• [Materials provided]
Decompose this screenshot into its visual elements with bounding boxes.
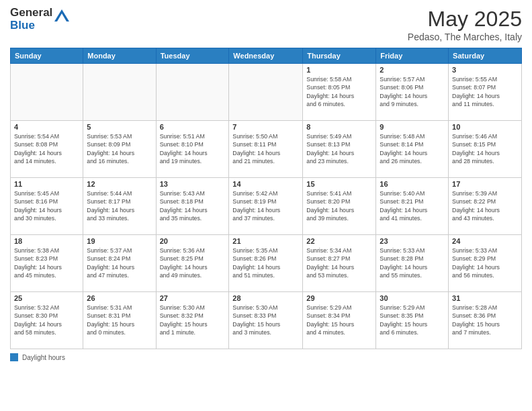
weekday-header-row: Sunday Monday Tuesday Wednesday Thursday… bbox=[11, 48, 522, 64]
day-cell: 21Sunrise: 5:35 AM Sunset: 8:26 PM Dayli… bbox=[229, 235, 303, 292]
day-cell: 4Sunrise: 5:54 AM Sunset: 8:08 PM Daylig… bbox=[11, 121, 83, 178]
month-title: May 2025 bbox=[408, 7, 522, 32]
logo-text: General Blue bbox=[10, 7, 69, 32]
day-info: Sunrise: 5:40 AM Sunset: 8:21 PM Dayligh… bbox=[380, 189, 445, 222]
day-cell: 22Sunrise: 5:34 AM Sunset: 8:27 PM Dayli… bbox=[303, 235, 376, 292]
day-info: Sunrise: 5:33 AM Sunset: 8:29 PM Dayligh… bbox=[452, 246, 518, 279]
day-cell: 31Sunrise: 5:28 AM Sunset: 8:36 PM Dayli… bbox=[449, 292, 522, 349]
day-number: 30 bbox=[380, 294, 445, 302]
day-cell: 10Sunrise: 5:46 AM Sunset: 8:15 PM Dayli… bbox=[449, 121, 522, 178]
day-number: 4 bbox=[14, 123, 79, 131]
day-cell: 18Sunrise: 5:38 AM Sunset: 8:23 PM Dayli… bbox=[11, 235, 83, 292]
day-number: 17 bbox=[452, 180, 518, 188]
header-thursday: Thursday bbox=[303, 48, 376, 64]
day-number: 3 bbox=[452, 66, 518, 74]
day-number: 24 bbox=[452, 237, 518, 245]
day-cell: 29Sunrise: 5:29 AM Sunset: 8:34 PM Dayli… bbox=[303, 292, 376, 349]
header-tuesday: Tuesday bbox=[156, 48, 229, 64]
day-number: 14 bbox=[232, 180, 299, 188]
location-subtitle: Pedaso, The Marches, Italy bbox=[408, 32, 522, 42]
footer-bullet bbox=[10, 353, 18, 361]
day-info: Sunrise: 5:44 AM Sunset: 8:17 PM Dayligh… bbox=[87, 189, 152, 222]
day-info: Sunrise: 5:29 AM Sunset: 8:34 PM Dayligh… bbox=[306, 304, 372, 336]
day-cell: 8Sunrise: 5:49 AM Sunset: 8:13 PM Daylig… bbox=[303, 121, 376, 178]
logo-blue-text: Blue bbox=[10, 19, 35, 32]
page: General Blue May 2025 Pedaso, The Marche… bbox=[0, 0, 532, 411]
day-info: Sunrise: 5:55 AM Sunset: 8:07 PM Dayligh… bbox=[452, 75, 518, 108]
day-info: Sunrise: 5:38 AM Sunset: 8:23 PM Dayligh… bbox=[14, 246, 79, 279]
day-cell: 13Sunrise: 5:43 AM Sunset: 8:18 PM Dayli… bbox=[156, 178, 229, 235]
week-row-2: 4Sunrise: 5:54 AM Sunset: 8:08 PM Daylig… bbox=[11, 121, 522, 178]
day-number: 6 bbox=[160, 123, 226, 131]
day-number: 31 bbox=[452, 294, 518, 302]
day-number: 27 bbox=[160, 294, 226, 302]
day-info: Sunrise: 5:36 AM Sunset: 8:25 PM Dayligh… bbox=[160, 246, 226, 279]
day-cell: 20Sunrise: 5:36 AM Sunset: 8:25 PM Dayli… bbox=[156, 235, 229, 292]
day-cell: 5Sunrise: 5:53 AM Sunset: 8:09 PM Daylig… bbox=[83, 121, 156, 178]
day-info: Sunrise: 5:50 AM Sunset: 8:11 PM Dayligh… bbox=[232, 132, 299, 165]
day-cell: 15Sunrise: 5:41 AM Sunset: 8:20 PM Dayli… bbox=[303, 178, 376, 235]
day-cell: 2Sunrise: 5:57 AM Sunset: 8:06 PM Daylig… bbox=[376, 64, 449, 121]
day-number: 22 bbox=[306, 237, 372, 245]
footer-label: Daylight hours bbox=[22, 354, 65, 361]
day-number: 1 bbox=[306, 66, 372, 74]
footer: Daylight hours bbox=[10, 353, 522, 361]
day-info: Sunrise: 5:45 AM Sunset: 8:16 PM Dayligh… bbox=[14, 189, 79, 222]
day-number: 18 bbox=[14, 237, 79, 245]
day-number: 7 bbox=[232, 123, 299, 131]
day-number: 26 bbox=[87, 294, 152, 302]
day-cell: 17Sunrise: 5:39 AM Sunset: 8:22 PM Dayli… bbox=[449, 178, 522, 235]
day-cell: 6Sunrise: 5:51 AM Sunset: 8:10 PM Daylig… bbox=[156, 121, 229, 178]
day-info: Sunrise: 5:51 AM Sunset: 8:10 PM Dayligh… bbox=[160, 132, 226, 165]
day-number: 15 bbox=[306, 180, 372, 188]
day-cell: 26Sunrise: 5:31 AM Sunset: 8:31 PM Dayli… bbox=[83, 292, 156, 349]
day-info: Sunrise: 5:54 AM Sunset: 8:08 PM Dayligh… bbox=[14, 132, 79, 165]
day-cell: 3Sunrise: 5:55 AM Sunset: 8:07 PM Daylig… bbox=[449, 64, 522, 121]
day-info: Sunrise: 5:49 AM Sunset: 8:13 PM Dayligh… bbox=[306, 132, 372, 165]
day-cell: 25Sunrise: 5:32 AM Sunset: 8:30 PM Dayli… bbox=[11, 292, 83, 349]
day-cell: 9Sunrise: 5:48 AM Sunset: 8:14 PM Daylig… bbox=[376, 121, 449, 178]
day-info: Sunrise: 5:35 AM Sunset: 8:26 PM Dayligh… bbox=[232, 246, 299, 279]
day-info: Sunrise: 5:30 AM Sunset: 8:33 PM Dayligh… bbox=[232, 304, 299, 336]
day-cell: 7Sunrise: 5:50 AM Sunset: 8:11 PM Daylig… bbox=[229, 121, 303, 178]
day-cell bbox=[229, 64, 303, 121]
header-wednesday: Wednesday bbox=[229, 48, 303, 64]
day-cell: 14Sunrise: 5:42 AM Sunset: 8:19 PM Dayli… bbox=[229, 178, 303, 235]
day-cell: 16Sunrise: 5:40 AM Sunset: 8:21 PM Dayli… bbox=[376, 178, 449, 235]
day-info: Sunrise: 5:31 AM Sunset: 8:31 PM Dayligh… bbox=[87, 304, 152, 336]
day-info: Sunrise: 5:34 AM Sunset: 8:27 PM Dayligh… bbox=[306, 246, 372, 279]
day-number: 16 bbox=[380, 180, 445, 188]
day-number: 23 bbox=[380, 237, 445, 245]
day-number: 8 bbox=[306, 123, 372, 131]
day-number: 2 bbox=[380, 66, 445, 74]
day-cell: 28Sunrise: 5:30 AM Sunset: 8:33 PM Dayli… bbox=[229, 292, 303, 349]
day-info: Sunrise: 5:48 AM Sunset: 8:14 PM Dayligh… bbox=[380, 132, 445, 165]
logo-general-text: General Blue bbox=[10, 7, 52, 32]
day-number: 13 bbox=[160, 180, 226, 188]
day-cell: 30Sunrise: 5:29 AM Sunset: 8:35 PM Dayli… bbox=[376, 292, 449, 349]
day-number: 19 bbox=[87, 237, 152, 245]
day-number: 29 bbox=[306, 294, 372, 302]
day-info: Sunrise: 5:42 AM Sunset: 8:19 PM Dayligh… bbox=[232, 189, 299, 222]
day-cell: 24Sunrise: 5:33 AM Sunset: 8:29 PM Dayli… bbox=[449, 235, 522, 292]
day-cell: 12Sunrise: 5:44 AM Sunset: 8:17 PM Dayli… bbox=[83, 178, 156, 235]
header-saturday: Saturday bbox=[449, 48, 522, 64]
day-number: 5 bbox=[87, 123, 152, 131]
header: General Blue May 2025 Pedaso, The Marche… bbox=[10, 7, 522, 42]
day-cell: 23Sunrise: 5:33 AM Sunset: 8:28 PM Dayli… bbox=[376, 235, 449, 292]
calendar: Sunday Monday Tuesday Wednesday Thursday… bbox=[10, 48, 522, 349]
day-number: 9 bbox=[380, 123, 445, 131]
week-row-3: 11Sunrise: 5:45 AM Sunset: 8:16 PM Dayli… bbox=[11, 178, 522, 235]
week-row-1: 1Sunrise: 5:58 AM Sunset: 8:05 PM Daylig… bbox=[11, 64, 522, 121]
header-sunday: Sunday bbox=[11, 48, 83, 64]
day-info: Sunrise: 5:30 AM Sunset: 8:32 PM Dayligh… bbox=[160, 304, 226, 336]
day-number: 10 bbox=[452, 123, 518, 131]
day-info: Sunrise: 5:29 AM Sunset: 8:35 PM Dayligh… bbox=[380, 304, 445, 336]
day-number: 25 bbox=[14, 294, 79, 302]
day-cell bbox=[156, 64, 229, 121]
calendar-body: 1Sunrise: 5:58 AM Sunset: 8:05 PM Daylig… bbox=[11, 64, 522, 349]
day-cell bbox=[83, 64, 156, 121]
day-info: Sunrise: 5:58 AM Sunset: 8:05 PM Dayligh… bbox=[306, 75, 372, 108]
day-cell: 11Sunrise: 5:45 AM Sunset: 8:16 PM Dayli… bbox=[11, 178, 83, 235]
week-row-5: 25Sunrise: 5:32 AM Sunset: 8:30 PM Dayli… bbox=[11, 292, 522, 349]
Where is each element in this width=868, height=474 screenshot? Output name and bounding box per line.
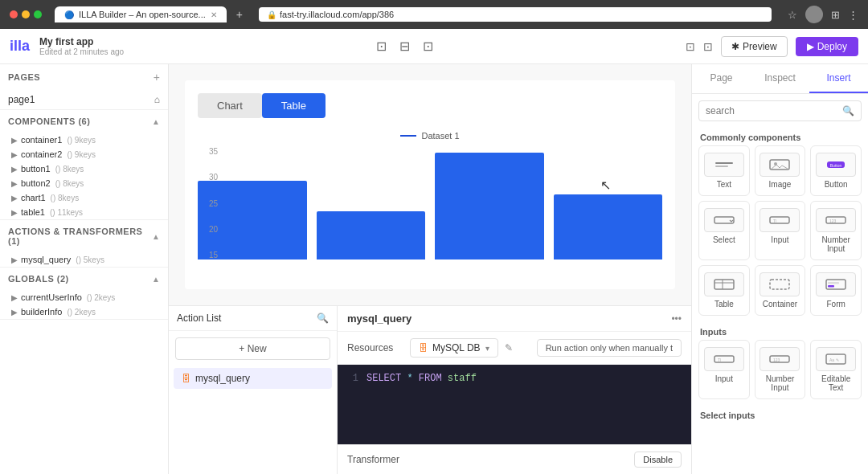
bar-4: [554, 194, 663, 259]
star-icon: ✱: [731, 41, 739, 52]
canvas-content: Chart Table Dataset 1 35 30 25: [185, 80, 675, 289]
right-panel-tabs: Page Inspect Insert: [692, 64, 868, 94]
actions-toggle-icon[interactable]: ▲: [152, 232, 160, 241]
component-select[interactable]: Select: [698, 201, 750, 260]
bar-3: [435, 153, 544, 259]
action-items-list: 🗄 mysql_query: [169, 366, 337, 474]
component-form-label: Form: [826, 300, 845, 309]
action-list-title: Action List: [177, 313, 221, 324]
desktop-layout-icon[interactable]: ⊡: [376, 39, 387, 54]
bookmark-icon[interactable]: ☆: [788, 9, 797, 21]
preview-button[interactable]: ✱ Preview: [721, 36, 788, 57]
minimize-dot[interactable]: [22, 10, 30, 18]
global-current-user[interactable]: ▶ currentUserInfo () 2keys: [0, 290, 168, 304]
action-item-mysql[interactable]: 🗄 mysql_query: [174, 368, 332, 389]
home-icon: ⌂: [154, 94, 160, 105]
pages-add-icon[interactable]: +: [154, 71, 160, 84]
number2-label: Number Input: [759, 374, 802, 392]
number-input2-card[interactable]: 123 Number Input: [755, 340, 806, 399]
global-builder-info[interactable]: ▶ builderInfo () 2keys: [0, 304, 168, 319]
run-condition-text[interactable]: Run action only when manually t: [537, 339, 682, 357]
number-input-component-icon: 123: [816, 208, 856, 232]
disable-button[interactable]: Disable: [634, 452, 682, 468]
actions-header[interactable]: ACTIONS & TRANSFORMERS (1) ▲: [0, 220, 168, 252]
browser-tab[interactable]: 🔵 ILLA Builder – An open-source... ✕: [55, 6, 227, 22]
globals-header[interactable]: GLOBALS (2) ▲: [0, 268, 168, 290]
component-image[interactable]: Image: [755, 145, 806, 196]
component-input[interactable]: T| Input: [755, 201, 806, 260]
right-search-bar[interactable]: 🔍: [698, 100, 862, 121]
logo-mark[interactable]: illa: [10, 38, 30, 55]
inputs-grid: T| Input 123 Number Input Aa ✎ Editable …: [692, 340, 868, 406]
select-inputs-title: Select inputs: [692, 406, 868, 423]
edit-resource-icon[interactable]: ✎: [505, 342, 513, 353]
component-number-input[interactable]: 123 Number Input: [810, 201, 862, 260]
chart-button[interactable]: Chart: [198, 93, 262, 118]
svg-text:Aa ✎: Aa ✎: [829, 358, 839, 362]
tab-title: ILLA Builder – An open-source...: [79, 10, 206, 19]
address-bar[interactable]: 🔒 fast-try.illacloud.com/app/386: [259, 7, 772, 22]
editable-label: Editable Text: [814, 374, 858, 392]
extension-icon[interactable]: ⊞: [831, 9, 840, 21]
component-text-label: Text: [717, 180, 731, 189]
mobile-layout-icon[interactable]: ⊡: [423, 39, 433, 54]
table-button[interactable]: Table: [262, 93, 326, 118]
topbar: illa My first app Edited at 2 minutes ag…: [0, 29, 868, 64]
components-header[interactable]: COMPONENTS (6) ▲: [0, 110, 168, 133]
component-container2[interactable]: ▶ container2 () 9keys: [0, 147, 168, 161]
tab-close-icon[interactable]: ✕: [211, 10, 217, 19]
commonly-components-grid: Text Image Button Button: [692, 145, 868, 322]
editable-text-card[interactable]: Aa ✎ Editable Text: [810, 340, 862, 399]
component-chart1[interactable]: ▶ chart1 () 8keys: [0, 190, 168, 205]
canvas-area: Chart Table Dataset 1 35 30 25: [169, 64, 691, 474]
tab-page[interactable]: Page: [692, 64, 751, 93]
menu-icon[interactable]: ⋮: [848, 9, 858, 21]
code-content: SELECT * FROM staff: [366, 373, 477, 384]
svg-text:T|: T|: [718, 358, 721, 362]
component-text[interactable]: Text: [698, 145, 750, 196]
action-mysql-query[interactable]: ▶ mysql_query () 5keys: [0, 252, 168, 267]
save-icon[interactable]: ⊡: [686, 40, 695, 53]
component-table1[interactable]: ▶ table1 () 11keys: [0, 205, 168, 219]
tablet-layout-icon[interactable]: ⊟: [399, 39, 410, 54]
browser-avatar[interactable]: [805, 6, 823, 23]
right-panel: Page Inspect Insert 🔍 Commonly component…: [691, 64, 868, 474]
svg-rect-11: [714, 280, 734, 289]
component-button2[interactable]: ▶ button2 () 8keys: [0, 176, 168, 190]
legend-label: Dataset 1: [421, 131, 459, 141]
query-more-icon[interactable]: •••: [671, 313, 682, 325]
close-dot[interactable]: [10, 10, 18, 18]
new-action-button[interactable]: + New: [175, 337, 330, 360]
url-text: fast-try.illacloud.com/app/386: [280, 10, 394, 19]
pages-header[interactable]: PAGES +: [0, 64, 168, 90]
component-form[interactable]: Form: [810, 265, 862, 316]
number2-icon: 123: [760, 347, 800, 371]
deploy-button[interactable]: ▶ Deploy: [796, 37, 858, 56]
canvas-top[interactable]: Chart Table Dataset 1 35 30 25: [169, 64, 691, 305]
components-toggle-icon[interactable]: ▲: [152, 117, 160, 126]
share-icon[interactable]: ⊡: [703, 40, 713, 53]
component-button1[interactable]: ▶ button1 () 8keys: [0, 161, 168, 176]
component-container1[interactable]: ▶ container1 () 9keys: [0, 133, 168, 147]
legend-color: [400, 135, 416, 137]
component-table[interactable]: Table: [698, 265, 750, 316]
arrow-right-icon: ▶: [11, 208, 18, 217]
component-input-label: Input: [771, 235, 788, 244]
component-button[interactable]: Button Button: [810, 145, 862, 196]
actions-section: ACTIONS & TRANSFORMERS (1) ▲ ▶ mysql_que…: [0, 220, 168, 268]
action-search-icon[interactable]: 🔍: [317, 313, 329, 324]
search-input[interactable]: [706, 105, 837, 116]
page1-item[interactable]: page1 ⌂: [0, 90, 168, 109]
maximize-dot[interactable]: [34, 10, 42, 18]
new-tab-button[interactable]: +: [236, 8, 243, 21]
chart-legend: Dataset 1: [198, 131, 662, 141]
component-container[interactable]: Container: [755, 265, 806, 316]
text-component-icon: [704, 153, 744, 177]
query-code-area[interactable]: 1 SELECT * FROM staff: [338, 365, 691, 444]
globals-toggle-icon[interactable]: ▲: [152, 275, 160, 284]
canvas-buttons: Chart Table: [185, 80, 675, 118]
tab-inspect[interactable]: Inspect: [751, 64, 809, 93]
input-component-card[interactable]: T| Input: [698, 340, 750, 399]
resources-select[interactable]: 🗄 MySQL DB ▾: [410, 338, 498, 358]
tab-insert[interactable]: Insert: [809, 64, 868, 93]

• [Instructions for the task] The answer is every line in the data where the word "hours" appears.

• [Task answer]
footer-label: Daylight hours bbox=[22, 354, 65, 361]
footer: Daylight hours bbox=[10, 353, 522, 361]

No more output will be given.